Google Map Landscape Change
Have you ever thought it would be interesting to look back in time? Well it’s not too hard to accomplish. All you need is Google Earth.
Our group set out on a mission: to find out how and where the removal of the Elwha dams physically affected the river. Using Google Earth, we mapped out six different locations along the Elwha River. Each point showed immediately visible changes between 2009 and 2012 (before and during the dam removal process). These locations showed differences in the stream pattern before and after the dams were removed.
We found six different locations along the Elwha that showed major physical change since the decline of the water level after the removal of the dams. Lake Mills, for example is almost completely drained, and is now just a large, dry basin with the Elwha running through the very bottom.
The level of the water, however, is not the only change that was a result in the removal of the dams. The mouth of the Elwha, where the river dumps out into the Strait of Juan de Fuca, is one location where some changes can be seen due to the sediment that has been picked up and brought down by the river currents. Before the change in the water level, the sediment was building up at the bottom of the reservoirs. But now, sediment in the basins is exposed, leaving some sediment build-up at the banks of the river, turning the water a mucky, opaque shade of grey. Temporarily, this is bad news for most life in the Elwha River, because the water is contaminated with this grey sediment, which makes it difficult for fish and other life forms to survive in the river. But as the sediment is moved into the Strait, the clarity of the water will improve.

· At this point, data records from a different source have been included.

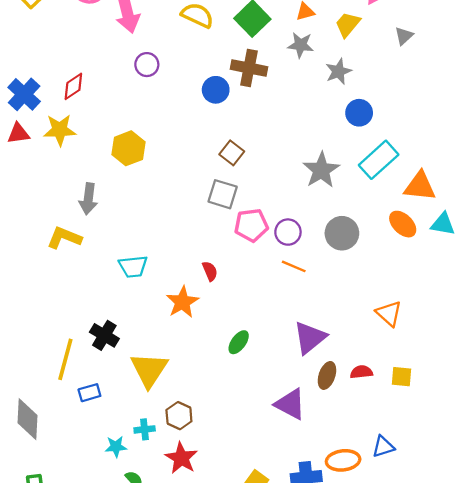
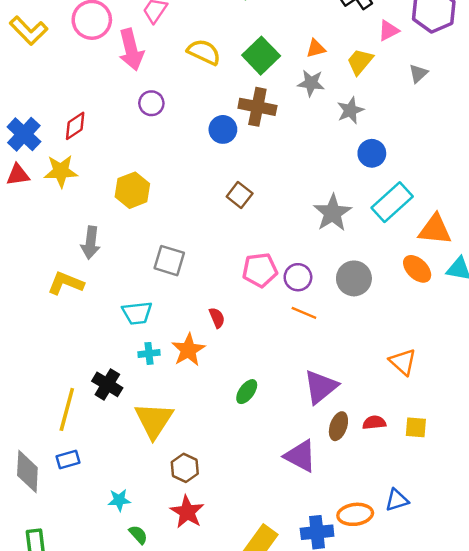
gray square: (223, 194) -> (169, 261), moved
blue rectangle: (89, 393) -> (68, 460), moved
cyan cross: (145, 429) -> (149, 353), moved

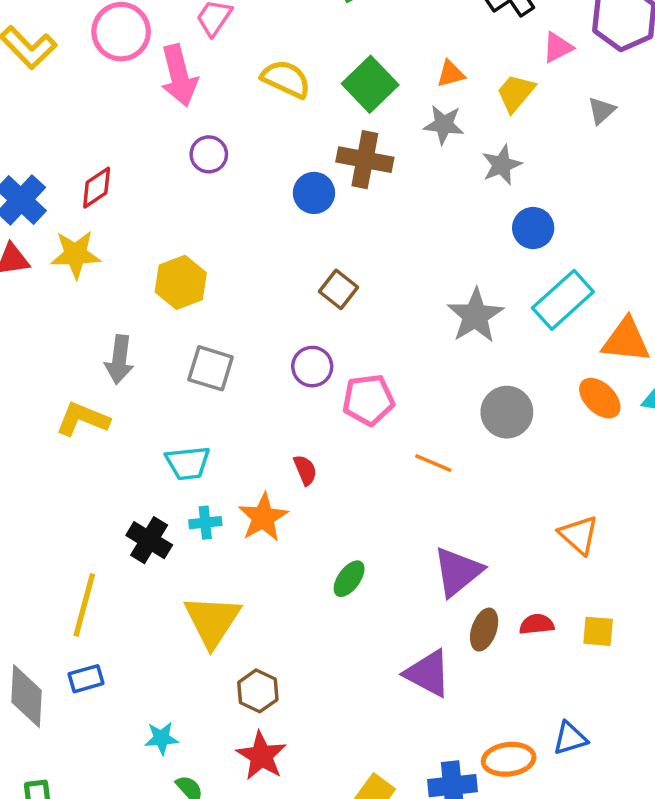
gray square: (169, 261) -> (211, 368), moved
purple circle: (298, 277) -> (312, 367), moved
black cross: (107, 384) -> (149, 540), moved

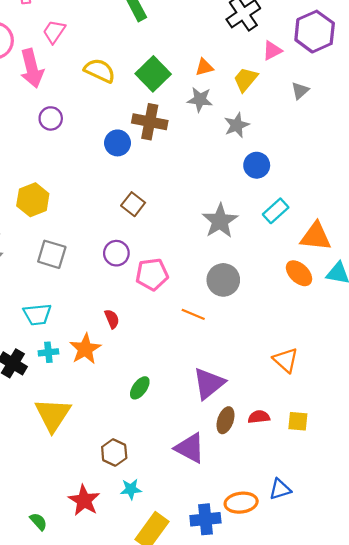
cyan rectangle: (563, 300) -> (276, 211), size x0.7
gray circle: (507, 412) -> (223, 280), moved
brown hexagon: (258, 691) -> (114, 452), moved
cyan star: (161, 738) -> (131, 489), moved

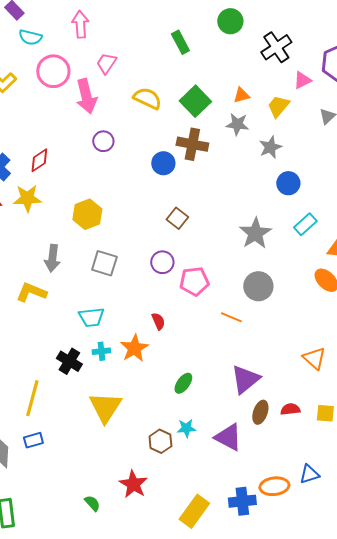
cyan star: (131, 489) -> (186, 428), moved

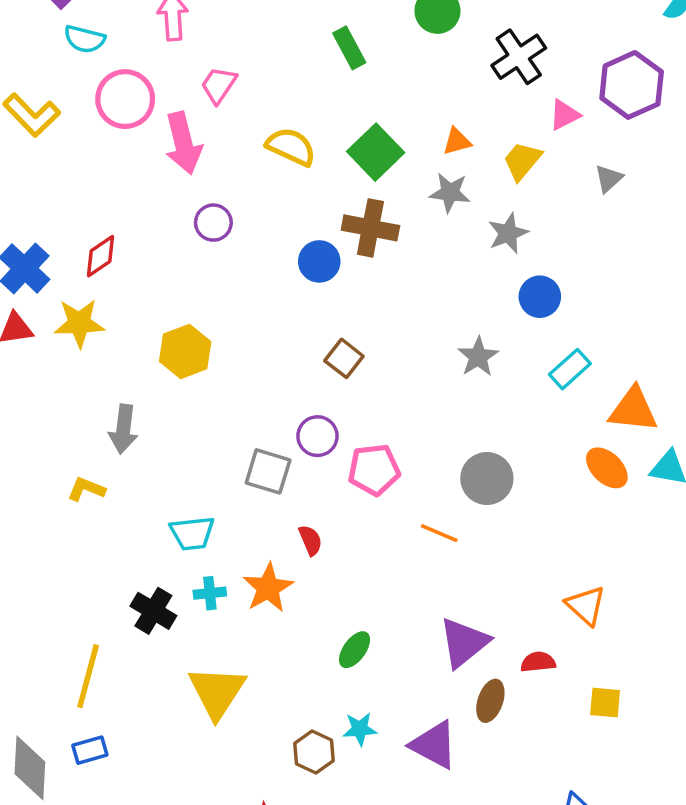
gray star: (255, 233) -> (478, 357), moved, size x0.7
gray square: (104, 263) -> (268, 471), moved
yellow L-shape: (31, 292) -> (86, 489), size x0.7
red semicircle: (290, 409) -> (538, 662), moved

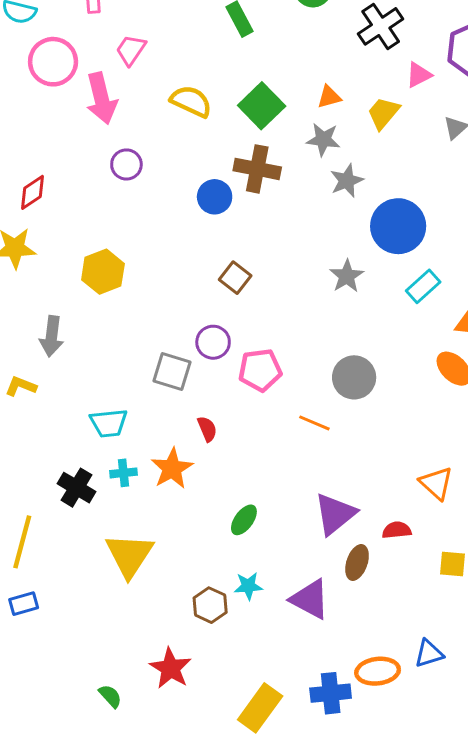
gray star: (508, 233) -> (347, 181), moved
blue circle: (540, 297) -> (398, 226), size x1.6

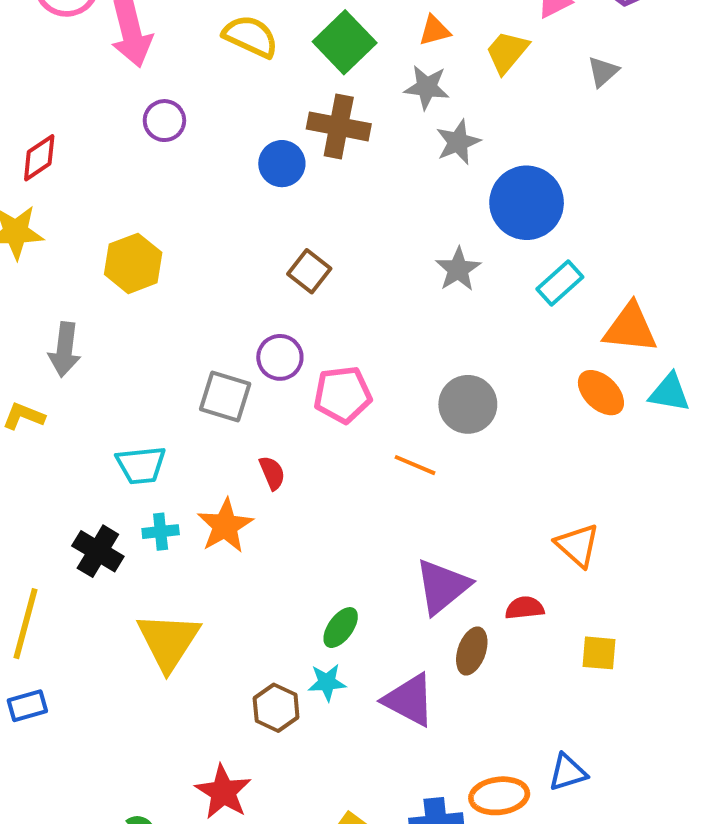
green ellipse: (244, 520) -> (341, 628), moved

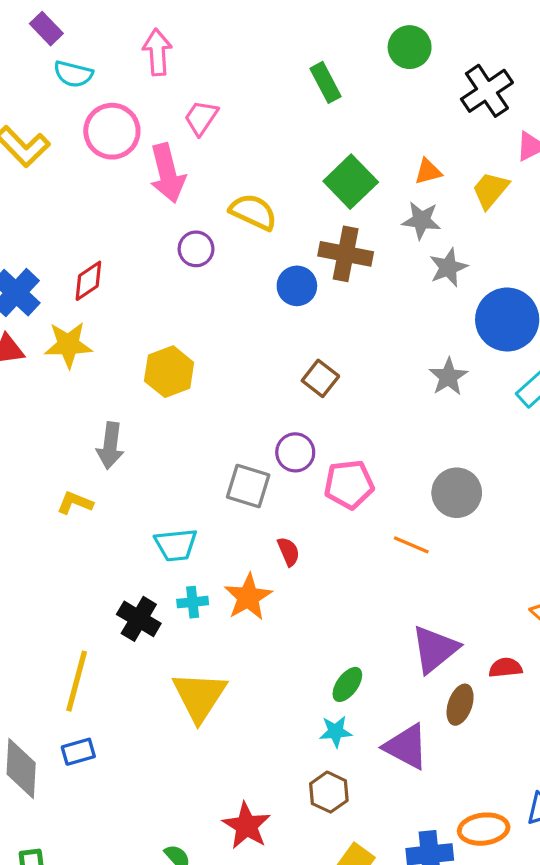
yellow semicircle: (251, 36) -> (253, 212), moved
brown hexagon: (276, 708) -> (329, 792), moved

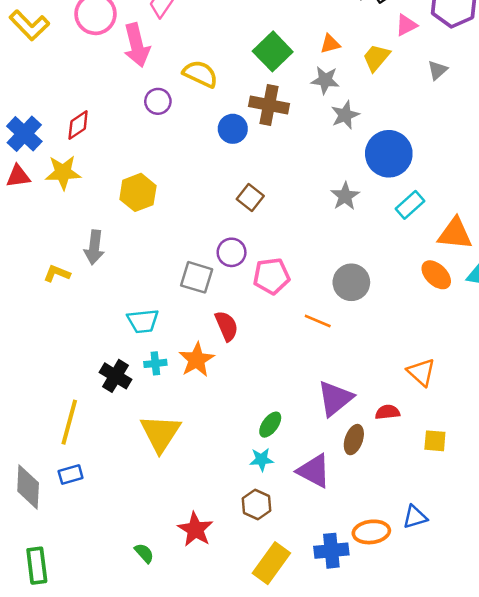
yellow L-shape: (75, 503) -> (57, 274), moved
red semicircle: (289, 552) -> (227, 326), size x1.4

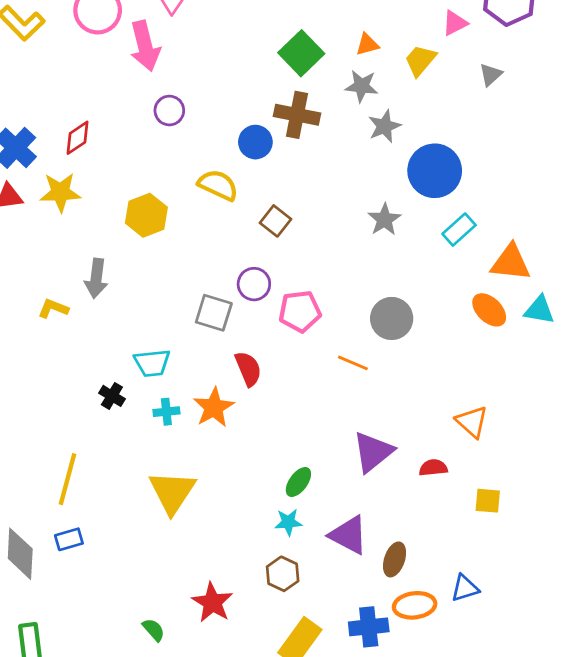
yellow semicircle: (200, 74) -> (218, 185), moved
black cross: (115, 376) -> (112, 396), moved, size x0.7
brown ellipse: (354, 440) -> (395, 559), moved

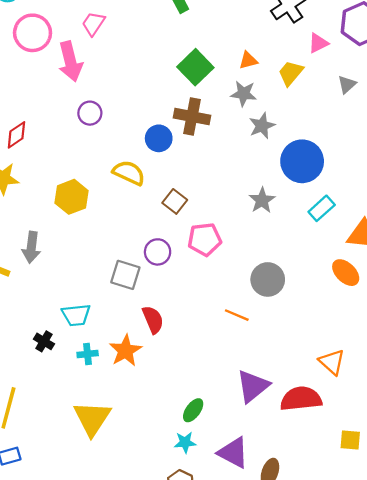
pink pentagon: (300, 311) -> (205, 239), moved
red semicircle: (433, 468) -> (301, 399), size x1.8
yellow square: (488, 501) -> (350, 440), moved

In the end, the Elwha River was affected by the removal of the dams in multiple locations. The water level behind the dams decreased, causing reservoirs such as Lake Mills to drain, and turn into large, dry canyons. Also, the sediment that was once sitting at the bottom of the lakes is now being carried down by the currents, and building up in the lower areas.
Throughout the project, we enjoyed finding the six locations on Google Earth, hiking out to each point, taking pictures, and learning about the effects and consequences from the removal of the dams.